----- Material provided -----
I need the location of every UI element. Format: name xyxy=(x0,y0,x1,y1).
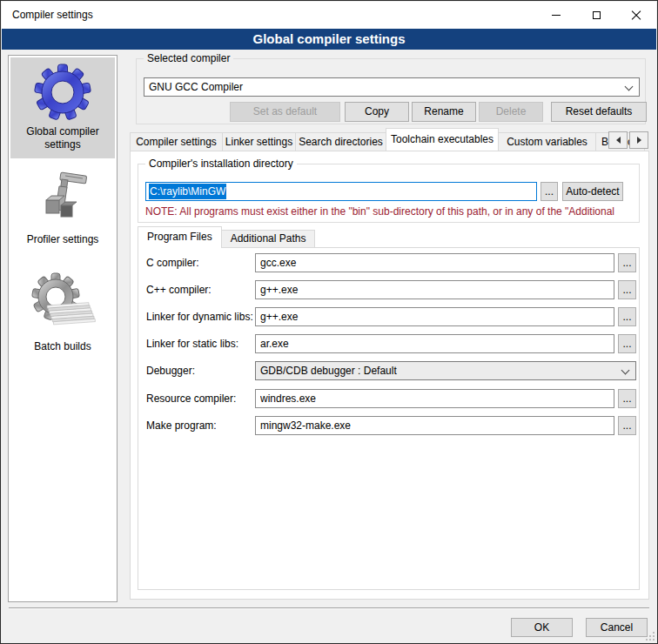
tab-program-files[interactable]: Program Files xyxy=(138,226,222,248)
field-label: Make program: xyxy=(146,416,217,435)
rename-button[interactable]: Rename xyxy=(412,102,476,122)
bin-subdirectory-note: NOTE: All programs must exist either in … xyxy=(145,205,635,218)
sidebar-item-batch-builds[interactable]: Batch builds xyxy=(10,265,115,360)
program-files-page: C compiler: ... C++ compiler: ... Linker… xyxy=(138,247,640,590)
field-row-resource-compiler: Resource compiler: ... xyxy=(138,389,639,408)
compiler-settings-dialog: Compiler settings Global compiler settin… xyxy=(0,0,658,644)
auto-detect-button[interactable]: Auto-detect xyxy=(562,182,623,201)
tab-linker-settings[interactable]: Linker settings xyxy=(222,132,296,151)
field-label: Linker for static libs: xyxy=(146,334,238,353)
triangle-right-icon xyxy=(637,137,641,144)
debugger-value: GDB/CDB debugger : Default xyxy=(260,365,397,377)
linker-dynamic-input[interactable] xyxy=(255,307,614,326)
selected-compiler-group: Selected compiler GNU GCC Compiler Set a… xyxy=(136,58,646,124)
resource-compiler-browse-button[interactable]: ... xyxy=(618,389,636,408)
tab-scroll-left-button[interactable] xyxy=(608,131,628,149)
minimize-icon xyxy=(552,15,561,16)
field-row-cpp-compiler: C++ compiler: ... xyxy=(138,280,639,299)
dialog-banner: Global compiler settings xyxy=(2,29,656,50)
titlebar[interactable]: Compiler settings xyxy=(2,2,656,29)
sidebar-item-label: Batch builds xyxy=(34,340,91,353)
field-row-linker-static: Linker for static libs: ... xyxy=(138,334,639,353)
group-label: Selected compiler xyxy=(144,52,233,65)
tab-scroll-right-button[interactable] xyxy=(629,131,648,149)
footer-separator xyxy=(9,607,649,609)
field-label: Linker for dynamic libs: xyxy=(146,307,253,326)
triangle-left-icon xyxy=(616,137,621,144)
settings-category-list: Global compiler settings Profiler settin… xyxy=(8,55,118,602)
linker-static-browse-button[interactable]: ... xyxy=(618,334,636,353)
linker-static-input[interactable] xyxy=(255,334,614,353)
tab-additional-paths[interactable]: Additional Paths xyxy=(221,230,316,247)
cpp-compiler-browse-button[interactable]: ... xyxy=(618,280,636,299)
make-program-input[interactable] xyxy=(255,416,614,435)
caliper-icon xyxy=(32,169,93,230)
linker-dynamic-browse-button[interactable]: ... xyxy=(618,307,636,326)
close-icon xyxy=(631,10,641,21)
cpp-compiler-input[interactable] xyxy=(255,280,614,299)
compiler-settings-tabs: Compiler settings Linker settings Search… xyxy=(130,128,649,151)
c-compiler-browse-button[interactable]: ... xyxy=(618,253,636,272)
install-dir-browse-button[interactable]: ... xyxy=(540,182,558,201)
field-label: C compiler: xyxy=(146,253,199,272)
sidebar-item-global-compiler-settings[interactable]: Global compiler settings xyxy=(10,57,115,158)
field-label: Resource compiler: xyxy=(146,389,236,408)
window-title: Compiler settings xyxy=(12,9,93,21)
maximize-button[interactable] xyxy=(576,2,616,29)
make-program-browse-button[interactable]: ... xyxy=(618,416,636,435)
sidebar-item-label: Profiler settings xyxy=(27,233,99,246)
chevron-down-icon xyxy=(625,83,634,91)
field-label: C++ compiler: xyxy=(146,280,212,299)
minimize-button[interactable] xyxy=(536,2,576,29)
resource-compiler-input[interactable] xyxy=(255,389,614,408)
tab-compiler-settings[interactable]: Compiler settings xyxy=(130,132,223,151)
copy-button[interactable]: Copy xyxy=(345,102,409,122)
batch-builds-gear-icon xyxy=(30,271,96,337)
sidebar-item-label: Global compiler settings xyxy=(12,125,113,151)
sidebar-item-profiler-settings[interactable]: Profiler settings xyxy=(10,164,115,253)
cancel-button[interactable]: Cancel xyxy=(586,618,648,637)
selected-compiler-combobox[interactable]: GNU GCC Compiler xyxy=(144,77,640,97)
chevron-down-icon xyxy=(621,366,630,375)
delete-button[interactable]: Delete xyxy=(479,102,543,122)
field-row-c-compiler: C compiler: ... xyxy=(138,253,639,272)
c-compiler-input[interactable] xyxy=(255,253,614,272)
installation-directory-group: Compiler's installation directory C:\ray… xyxy=(138,164,640,223)
reset-defaults-button[interactable]: Reset defaults xyxy=(551,102,647,122)
field-row-make-program: Make program: ... xyxy=(138,416,639,435)
maximize-icon xyxy=(593,11,601,19)
field-label: Debugger: xyxy=(146,361,195,380)
tab-toolchain-executables[interactable]: Toolchain executables xyxy=(386,128,499,151)
group-label: Compiler's installation directory xyxy=(145,158,297,171)
tab-search-directories[interactable]: Search directories xyxy=(295,132,386,151)
ok-button[interactable]: OK xyxy=(511,618,573,637)
resize-grip[interactable] xyxy=(653,639,655,641)
field-row-linker-dynamic: Linker for dynamic libs: ... xyxy=(138,307,639,326)
set-as-default-button[interactable]: Set as default xyxy=(230,102,340,122)
close-button[interactable] xyxy=(616,2,656,29)
selected-compiler-value: GNU GCC Compiler xyxy=(149,81,243,93)
field-row-debugger: Debugger: GDB/CDB debugger : Default xyxy=(138,361,639,380)
debugger-select[interactable]: GDB/CDB debugger : Default xyxy=(255,361,636,380)
program-files-tabs: Program Files Additional Paths xyxy=(138,226,486,247)
toolchain-executables-page: Compiler's installation directory C:\ray… xyxy=(130,151,649,600)
install-dir-selected-text: C:\raylib\MinGW xyxy=(149,184,226,199)
tab-custom-variables[interactable]: Custom variables xyxy=(498,132,596,151)
install-dir-input[interactable]: C:\raylib\MinGW xyxy=(145,182,537,201)
blue-gear-icon xyxy=(34,63,91,122)
paper-stack-icon xyxy=(47,302,95,325)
-----
→ How to complete this task: Reproduce the data above word for word, but leave the images out.

→ Output for this task:
I need the location of every UI element. Format: name xyxy=(x0,y0,x1,y1).
tab-program-files[interactable]: Program Files xyxy=(138,226,222,248)
field-label: Make program: xyxy=(146,416,217,435)
rename-button[interactable]: Rename xyxy=(412,102,476,122)
bin-subdirectory-note: NOTE: All programs must exist either in … xyxy=(145,205,635,218)
sidebar-item-batch-builds[interactable]: Batch builds xyxy=(10,265,115,360)
program-files-page: C compiler: ... C++ compiler: ... Linker… xyxy=(138,247,640,590)
field-row-resource-compiler: Resource compiler: ... xyxy=(138,389,639,408)
compiler-settings-dialog: Compiler settings Global compiler settin… xyxy=(0,0,658,644)
auto-detect-button[interactable]: Auto-detect xyxy=(562,182,623,201)
tab-linker-settings[interactable]: Linker settings xyxy=(222,132,296,151)
field-label: Linker for static libs: xyxy=(146,334,238,353)
triangle-right-icon xyxy=(637,137,641,144)
debugger-value: GDB/CDB debugger : Default xyxy=(260,365,397,377)
linker-dynamic-input[interactable] xyxy=(255,307,614,326)
selected-compiler-group: Selected compiler GNU GCC Compiler Set a… xyxy=(136,58,646,124)
resource-compiler-browse-button[interactable]: ... xyxy=(618,389,636,408)
tab-scroll-left-button[interactable] xyxy=(608,131,628,149)
minimize-icon xyxy=(552,15,561,16)
field-row-cpp-compiler: C++ compiler: ... xyxy=(138,280,639,299)
dialog-banner: Global compiler settings xyxy=(2,29,656,50)
titlebar[interactable]: Compiler settings xyxy=(2,2,656,29)
sidebar-item-label: Batch builds xyxy=(34,340,91,353)
field-row-linker-static: Linker for static libs: ... xyxy=(138,334,639,353)
group-label: Selected compiler xyxy=(144,52,233,65)
tab-scroll-right-button[interactable] xyxy=(629,131,648,149)
footer-separator xyxy=(9,607,649,609)
field-label: Linker for dynamic libs: xyxy=(146,307,253,326)
triangle-left-icon xyxy=(616,137,621,144)
settings-category-list: Global compiler settings Profiler settin… xyxy=(8,55,118,602)
linker-static-browse-button[interactable]: ... xyxy=(618,334,636,353)
linker-static-input[interactable] xyxy=(255,334,614,353)
tab-additional-paths[interactable]: Additional Paths xyxy=(221,230,316,247)
cpp-compiler-browse-button[interactable]: ... xyxy=(618,280,636,299)
make-program-input[interactable] xyxy=(255,416,614,435)
caliper-icon xyxy=(32,169,93,230)
linker-dynamic-browse-button[interactable]: ... xyxy=(618,307,636,326)
close-icon xyxy=(631,10,641,21)
cpp-compiler-input[interactable] xyxy=(255,280,614,299)
compiler-settings-tabs: Compiler settings Linker settings Search… xyxy=(130,128,649,151)
c-compiler-browse-button[interactable]: ... xyxy=(618,253,636,272)
install-dir-browse-button[interactable]: ... xyxy=(540,182,558,201)
field-label: C compiler: xyxy=(146,253,199,272)
sidebar-item-global-compiler-settings[interactable]: Global compiler settings xyxy=(10,57,115,158)
field-label: Resource compiler: xyxy=(146,389,236,408)
window-title: Compiler settings xyxy=(12,9,93,21)
maximize-button[interactable] xyxy=(576,2,616,29)
make-program-browse-button[interactable]: ... xyxy=(618,416,636,435)
sidebar-item-label: Profiler settings xyxy=(27,233,99,246)
chevron-down-icon xyxy=(625,83,634,91)
field-label: C++ compiler: xyxy=(146,280,212,299)
minimize-button[interactable] xyxy=(536,2,576,29)
resource-compiler-input[interactable] xyxy=(255,389,614,408)
tab-compiler-settings[interactable]: Compiler settings xyxy=(130,132,223,151)
copy-button[interactable]: Copy xyxy=(345,102,409,122)
batch-builds-gear-icon xyxy=(30,271,96,337)
sidebar-item-label: Global compiler settings xyxy=(12,125,113,151)
sidebar-item-profiler-settings[interactable]: Profiler settings xyxy=(10,164,115,253)
cancel-button[interactable]: Cancel xyxy=(586,618,648,637)
selected-compiler-combobox[interactable]: GNU GCC Compiler xyxy=(144,77,640,97)
chevron-down-icon xyxy=(621,366,630,375)
delete-button[interactable]: Delete xyxy=(479,102,543,122)
field-row-c-compiler: C compiler: ... xyxy=(138,253,639,272)
c-compiler-input[interactable] xyxy=(255,253,614,272)
installation-directory-group: Compiler's installation directory C:\ray… xyxy=(138,164,640,223)
reset-defaults-button[interactable]: Reset defaults xyxy=(551,102,647,122)
field-row-make-program: Make program: ... xyxy=(138,416,639,435)
maximize-icon xyxy=(593,11,601,19)
field-label: Debugger: xyxy=(146,361,195,380)
tab-toolchain-executables[interactable]: Toolchain executables xyxy=(386,128,499,151)
group-label: Compiler's installation directory xyxy=(145,158,297,171)
tab-search-directories[interactable]: Search directories xyxy=(295,132,386,151)
ok-button[interactable]: OK xyxy=(511,618,573,637)
resize-grip[interactable] xyxy=(653,639,655,641)
field-row-linker-dynamic: Linker for dynamic libs: ... xyxy=(138,307,639,326)
set-as-default-button[interactable]: Set as default xyxy=(230,102,340,122)
close-button[interactable] xyxy=(616,2,656,29)
selected-compiler-value: GNU GCC Compiler xyxy=(149,81,243,93)
field-row-debugger: Debugger: GDB/CDB debugger : Default xyxy=(138,361,639,380)
debugger-select[interactable]: GDB/CDB debugger : Default xyxy=(255,361,636,380)
program-files-tabs: Program Files Additional Paths xyxy=(138,226,486,247)
toolchain-executables-page: Compiler's installation directory C:\ray… xyxy=(130,151,649,600)
install-dir-selected-text: C:\raylib\MinGW xyxy=(149,184,226,199)
tab-custom-variables[interactable]: Custom variables xyxy=(498,132,596,151)
install-dir-input[interactable]: C:\raylib\MinGW xyxy=(145,182,537,201)
blue-gear-icon xyxy=(34,63,91,122)
paper-stack-icon xyxy=(47,302,95,325)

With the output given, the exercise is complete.